Editorial

posted in: April 2001, Editorial | 0

A Sea Change Is Needed in Fisheries Management

image What makes a good fisherman?

Used to be, it was skill in finding fish. The more a fisherman brought in, the greater his or her perceived skill.

It is time to rethink that standard. The days are over when fishermen could remove as many fish as they could find from the ocean, without regard to other animals caught in the process or to the impacts that their fishing might have on the very animals they depend on for their livelihood.

Increasingly, the ocean is sending signals that industrialized fishing has had impacts whose breadth and depth we are only now beginning to suspect. Leave aside for the moment the disastrous effects of longline fishing on turtles and seabirds or the harm that the lobster fishery may have inflicted on monk seals. Now, the fish themselves cry out for attention.

Old timers will tell anyone who listens how fish these days are smaller and less abundant.
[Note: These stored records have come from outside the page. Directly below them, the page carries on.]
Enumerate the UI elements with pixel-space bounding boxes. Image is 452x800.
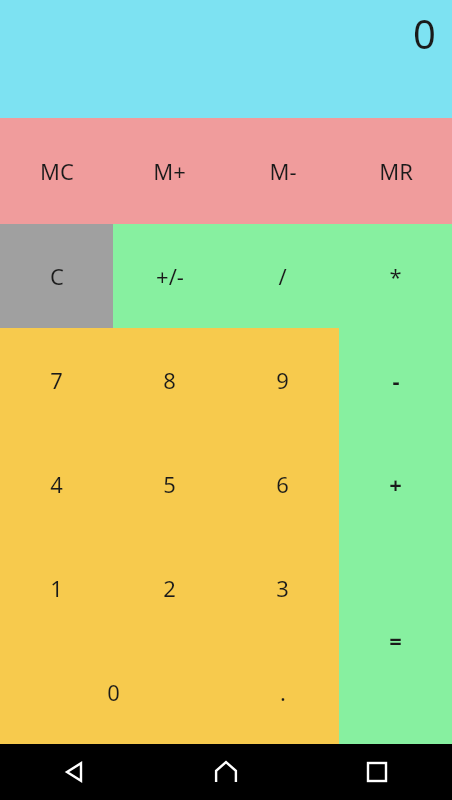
button[interactable]: 3 xyxy=(226,536,339,640)
button[interactable]: - xyxy=(339,328,452,432)
button[interactable]: M- xyxy=(226,118,339,224)
button[interactable]: + xyxy=(339,432,452,536)
button[interactable]: MR xyxy=(339,118,452,224)
staticText: 9 xyxy=(276,365,289,395)
staticText: C xyxy=(50,261,64,291)
staticText: 0 xyxy=(107,677,120,707)
button[interactable]: 6 xyxy=(226,432,339,536)
button[interactable]: 0 xyxy=(0,640,226,744)
button[interactable]: 8 xyxy=(113,328,226,432)
staticText: 5 xyxy=(163,469,176,499)
staticText: * xyxy=(389,261,402,291)
staticText: M+ xyxy=(153,156,186,186)
staticText: MR xyxy=(379,156,413,186)
staticText: M- xyxy=(269,156,297,186)
button[interactable]: 2 xyxy=(113,536,226,640)
staticText: 6 xyxy=(276,469,289,499)
staticText: - xyxy=(392,365,400,395)
button[interactable]: 0 xyxy=(0,0,452,118)
button[interactable]: M+ xyxy=(113,118,226,224)
staticText: / xyxy=(278,261,287,291)
staticText: 1 xyxy=(50,573,63,603)
staticText: 0 xyxy=(413,6,436,60)
button[interactable]: 5 xyxy=(113,432,226,536)
staticText: +/- xyxy=(156,261,184,291)
staticText: 7 xyxy=(50,365,63,395)
button[interactable]: Home xyxy=(150,744,301,800)
button[interactable]: 1 xyxy=(0,536,113,640)
staticText: 2 xyxy=(163,573,176,603)
staticText: 4 xyxy=(50,469,63,499)
button[interactable]: Back xyxy=(0,744,150,800)
button[interactable]: / xyxy=(226,224,339,328)
button[interactable]: 9 xyxy=(226,328,339,432)
button[interactable]: MC xyxy=(0,118,113,224)
button[interactable]: 7 xyxy=(0,328,113,432)
staticText: MC xyxy=(40,156,74,186)
button[interactable]: Recent apps xyxy=(301,744,452,800)
button[interactable]: 4 xyxy=(0,432,113,536)
staticText: 8 xyxy=(163,365,176,395)
button[interactable]: = xyxy=(339,536,452,744)
staticText: 3 xyxy=(276,573,289,603)
button[interactable]: C xyxy=(0,224,113,328)
staticText: = xyxy=(389,625,402,655)
button[interactable]: * xyxy=(339,224,452,328)
button[interactable]: +/- xyxy=(113,224,226,328)
staticText: + xyxy=(389,469,402,499)
staticText: . xyxy=(280,677,286,707)
button[interactable]: . xyxy=(226,640,339,744)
Don’t chalk that up just to some rosy recollection of the good old days. Once-plentiful manini are scarce as hen’s teeth in some areas. Populations of yellow tang, a favorite of aquarium collectors and taken by the tens of thousands in years past, are slow to bounce back. In deeper waters, ever smaller yellowfin tunas are being hauled in, prompting some fishermen to wonder whether enough youngsters are being left in the water to produce the next generations of fish. Lobsters in the Northwestern Hawaiian Islands have been all but fished out. And as for depleted populations of bottomfish around the Main Hawaiian Islands, given what is being learned about how such fish reproduce, it seems almost certain that the state’s bottomfish recovery plan is doomed to fail.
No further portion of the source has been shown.